Work task:
All of the entries need to be repeated exactly. Leave nothing out.
------ Material for this exercise
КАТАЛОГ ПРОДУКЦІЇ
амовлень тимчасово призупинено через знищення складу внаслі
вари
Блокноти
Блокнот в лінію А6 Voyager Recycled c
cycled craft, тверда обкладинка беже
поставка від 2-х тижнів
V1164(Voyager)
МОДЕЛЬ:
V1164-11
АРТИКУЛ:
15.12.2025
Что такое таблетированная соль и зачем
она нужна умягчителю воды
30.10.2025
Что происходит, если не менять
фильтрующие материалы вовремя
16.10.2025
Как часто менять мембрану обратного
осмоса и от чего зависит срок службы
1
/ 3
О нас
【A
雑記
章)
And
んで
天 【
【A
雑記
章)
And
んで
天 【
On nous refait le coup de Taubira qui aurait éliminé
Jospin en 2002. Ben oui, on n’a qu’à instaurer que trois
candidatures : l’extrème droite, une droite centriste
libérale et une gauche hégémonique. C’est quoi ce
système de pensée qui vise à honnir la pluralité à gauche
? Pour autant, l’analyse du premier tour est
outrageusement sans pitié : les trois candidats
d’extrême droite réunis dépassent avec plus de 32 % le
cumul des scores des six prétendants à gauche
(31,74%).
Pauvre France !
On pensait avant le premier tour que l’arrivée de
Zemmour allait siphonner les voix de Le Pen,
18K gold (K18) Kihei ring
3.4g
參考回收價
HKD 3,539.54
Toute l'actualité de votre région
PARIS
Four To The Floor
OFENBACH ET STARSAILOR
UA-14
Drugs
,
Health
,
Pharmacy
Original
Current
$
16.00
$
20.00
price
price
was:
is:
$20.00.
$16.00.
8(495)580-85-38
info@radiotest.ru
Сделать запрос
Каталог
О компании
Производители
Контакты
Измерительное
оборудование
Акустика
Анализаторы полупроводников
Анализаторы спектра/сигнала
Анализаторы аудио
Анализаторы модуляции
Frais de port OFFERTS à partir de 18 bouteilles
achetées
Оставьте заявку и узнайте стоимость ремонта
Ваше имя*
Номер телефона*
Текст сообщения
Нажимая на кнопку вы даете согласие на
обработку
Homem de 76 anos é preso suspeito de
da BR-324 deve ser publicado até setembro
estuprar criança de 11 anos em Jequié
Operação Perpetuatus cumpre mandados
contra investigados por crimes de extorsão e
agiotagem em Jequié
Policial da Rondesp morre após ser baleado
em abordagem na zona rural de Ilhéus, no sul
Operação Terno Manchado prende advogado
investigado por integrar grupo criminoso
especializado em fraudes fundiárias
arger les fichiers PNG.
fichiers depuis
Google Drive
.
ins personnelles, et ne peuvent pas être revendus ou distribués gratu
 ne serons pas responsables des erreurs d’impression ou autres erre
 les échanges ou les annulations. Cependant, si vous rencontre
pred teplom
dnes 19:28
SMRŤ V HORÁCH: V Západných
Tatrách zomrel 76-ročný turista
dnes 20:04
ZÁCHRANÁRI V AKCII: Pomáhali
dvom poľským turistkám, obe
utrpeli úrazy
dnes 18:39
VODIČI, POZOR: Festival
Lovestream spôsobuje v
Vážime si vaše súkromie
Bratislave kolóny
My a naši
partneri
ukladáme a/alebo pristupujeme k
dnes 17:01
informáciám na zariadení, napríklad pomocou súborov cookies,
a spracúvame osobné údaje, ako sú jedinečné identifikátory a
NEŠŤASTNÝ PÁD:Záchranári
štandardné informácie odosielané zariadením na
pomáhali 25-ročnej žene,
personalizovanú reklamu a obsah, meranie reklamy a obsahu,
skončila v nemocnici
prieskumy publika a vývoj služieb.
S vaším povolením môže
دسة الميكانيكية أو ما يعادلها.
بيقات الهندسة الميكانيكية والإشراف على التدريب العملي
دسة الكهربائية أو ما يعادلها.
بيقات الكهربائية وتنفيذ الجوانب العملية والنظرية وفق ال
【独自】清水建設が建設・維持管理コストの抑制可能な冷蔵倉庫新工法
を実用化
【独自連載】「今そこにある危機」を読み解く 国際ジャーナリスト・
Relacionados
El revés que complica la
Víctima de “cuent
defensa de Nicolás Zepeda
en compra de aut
------------
Reply to the exercise:
КАТАЛОГ ПРОДУКЦІЇ
амовлень тимчасово призупинено через знищення складу внаслі
вари
Блокноти
Блокнот в лінію А6 Voyager Recycled c
cycled craft, тверда обкладинка беже
поставка від 2-х тижнів
V1164(Voyager)
МОДЕЛЬ:
V1164-11
АРТИКУЛ:
15.12.2025
Что такое таблетированная соль и зачем
она нужна умягчителю воды
30.10.2025
Что происходит, если не менять
фильтрующие материалы вовремя
16.10.2025
Как часто менять мембрану обратного
осмоса и от чего зависит срок службы
1
/ 3
О нас
【A
雑記
章)
And
んで
天 【
【A
雑記
章)
And
んで
天 【
On nous refait le coup de Taubira qui aurait éliminé
Jospin en 2002. Ben oui, on n’a qu’à instaurer que trois
candidatures : l’extrème droite, une droite centriste
libérale et une gauche hégémonique. C’est quoi ce
système de pensée qui vise à honnir la pluralité à gauche
? Pour autant, l’analyse du premier tour est
outrageusement sans pitié : les trois candidats
d’extrême droite réunis dépassent avec plus de 32 % le
cumul des scores des six prétendants à gauche
(31,74%).
Pauvre France !
On pensait avant le premier tour que l’arrivée de
Zemmour allait siphonner les voix de Le Pen,
18K gold (K18) Kihei ring
3.4g
參考回收價
HKD 3,539.54
Toute l'actualité de votre région
PARIS
Four To The Floor
OFENBACH ET STARSAILOR
UA-14
Drugs
,
Health
,
Pharmacy
Original
Current
$
16.00
$
20.00
price
price
was:
is:
$20.00.
$16.00.
8(495)580-85-38
info@radiotest.ru
Сделать запрос
Каталог
О компании
Производители
Контакты
Измерительное
оборудование
Акустика
Анализаторы полупроводников
Анализаторы спектра/сигнала
Анализаторы аудио
Анализаторы модуляции
Frais de port OFFERTS à partir de 18 bouteilles
achetées
Оставьте заявку и узнайте стоимость ремонта
Ваше имя*
Номер телефона*
Текст сообщения
Нажимая на кнопку вы даете согласие на
обработку
Homem de 76 anos é preso suspeito de
da BR-324 deve ser publicado até setembro
estuprar criança de 11 anos em Jequié
Operação Perpetuatus cumpre mandados
contra investigados por crimes de extorsão e
agiotagem em Jequié
Policial da Rondesp morre após ser baleado
em abordagem na zona rural de Ilhéus, no sul
Operação Terno Manchado prende advogado
investigado por integrar grupo criminoso
especializado em fraudes fundiárias
arger les fichiers PNG.
fichiers depuis
Google Drive
.
ins personnelles, et ne peuvent pas être revendus ou distribués gratu
 ne serons pas responsables des erreurs d’impression ou autres erre
 les échanges ou les annulations. Cependant, si vous rencontre
pred teplom
dnes 19:28
SMRŤ V HORÁCH: V Západných
Tatrách zomrel 76-ročný turista
dnes 20:04
ZÁCHRANÁRI V AKCII: Pomáhali
dvom poľským turistkám, obe
utrpeli úrazy
dnes 18:39
VODIČI, POZOR: Festival
Lovestream spôsobuje v
Vážime si vaše súkromie
Bratislave kolóny
My a naši
partneri
ukladáme a/alebo pristupujeme k
dnes 17:01
informáciám na zariadení, napríklad pomocou súborov cookies,
a spracúvame osobné údaje, ako sú jedinečné identifikátory a
NEŠŤASTNÝ PÁD:Záchranári
štandardné informácie odosielané zariadením na
pomáhali 25-ročnej žene,
personalizovanú reklamu a obsah, meranie reklamy a obsahu,
skončila v nemocnici
prieskumy publika a vývoj služieb.
S vaším povolením môže
دسة الميكانيكية أو ما يعادلها.
بيقات الهندسة الميكانيكية والإشراف على التدريب العملي
دسة الكهربائية أو ما يعادلها.
بيقات الكهربائية وتنفيذ الجوانب العملية والنظرية وفق ال
【独自】清水建設が建設・維持管理コストの抑制可能な冷蔵倉庫新工法
を実用化
【独自連載】「今そこにある危機」を読み解く 国際ジャーナリスト・
Relacionados
El revés que complica la
Víctima de “cuent
defensa de Nicolás Zepeda
en compra de aut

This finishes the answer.